Saab offered an explanation by American singer-songwriter and voice coach Ruth Gerson: “When the baby begins rapid and awe-inspiring growth in the third trimester, lung capacity is compromised, and breathing for singing becomes much more challenging. Swollen vocal cords and intermittent labored breathing are part of pregnancy and particularly challenging for the professional singer or public speaker,” according to Gerson.
Limited studies have been done about pregnancy voice pitch changes. In a 2018 study, researchers from the University of Sussex’s Voice Lab were able to pinpoint how a preggo’s voice changed using an acoustic analysis software program called Pratt.

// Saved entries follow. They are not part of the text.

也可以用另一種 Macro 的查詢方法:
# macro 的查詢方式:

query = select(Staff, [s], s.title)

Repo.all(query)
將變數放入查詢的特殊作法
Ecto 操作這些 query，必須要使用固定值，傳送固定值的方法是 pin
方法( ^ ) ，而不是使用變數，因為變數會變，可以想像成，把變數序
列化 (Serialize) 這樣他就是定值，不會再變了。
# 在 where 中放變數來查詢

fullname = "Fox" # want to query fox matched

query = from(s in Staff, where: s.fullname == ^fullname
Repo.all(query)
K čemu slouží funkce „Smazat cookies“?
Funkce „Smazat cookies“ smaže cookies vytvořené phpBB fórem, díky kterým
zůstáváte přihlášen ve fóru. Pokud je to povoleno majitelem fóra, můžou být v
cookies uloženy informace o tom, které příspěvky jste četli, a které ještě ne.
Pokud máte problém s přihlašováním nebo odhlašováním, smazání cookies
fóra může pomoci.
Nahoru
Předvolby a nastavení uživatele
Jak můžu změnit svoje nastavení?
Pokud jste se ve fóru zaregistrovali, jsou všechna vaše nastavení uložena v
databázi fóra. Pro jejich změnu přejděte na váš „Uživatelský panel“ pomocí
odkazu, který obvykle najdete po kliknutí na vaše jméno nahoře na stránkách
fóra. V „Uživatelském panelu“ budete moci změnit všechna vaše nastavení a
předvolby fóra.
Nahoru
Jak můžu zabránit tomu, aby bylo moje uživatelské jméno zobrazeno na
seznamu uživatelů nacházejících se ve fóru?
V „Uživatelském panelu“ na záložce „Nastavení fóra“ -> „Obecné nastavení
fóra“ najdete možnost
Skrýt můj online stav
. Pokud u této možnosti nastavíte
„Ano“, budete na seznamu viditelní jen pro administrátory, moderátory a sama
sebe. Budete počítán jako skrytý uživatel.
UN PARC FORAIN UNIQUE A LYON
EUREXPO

Women’s voices typically get a bit lower during pregnancy. Based on the study’s analysis of pregnant women’s recordings during and after their first pregnancies, on average, a preggo’s voice can drop at 14 Hz or 1.3 semitones. The lowest it could go is up to 2.2 semitones max. Semitones are a voice pitch’s smallest intervals, the difference between a white and black key on a piano.
Saab isn’t the first celebrity mom and singer to notice a change in the pitch of her voice. Bossanova Queen Sitti Navarro Ramirez had been concerned about her singing voice during her pregnancy, but she didn’t say if it got lower.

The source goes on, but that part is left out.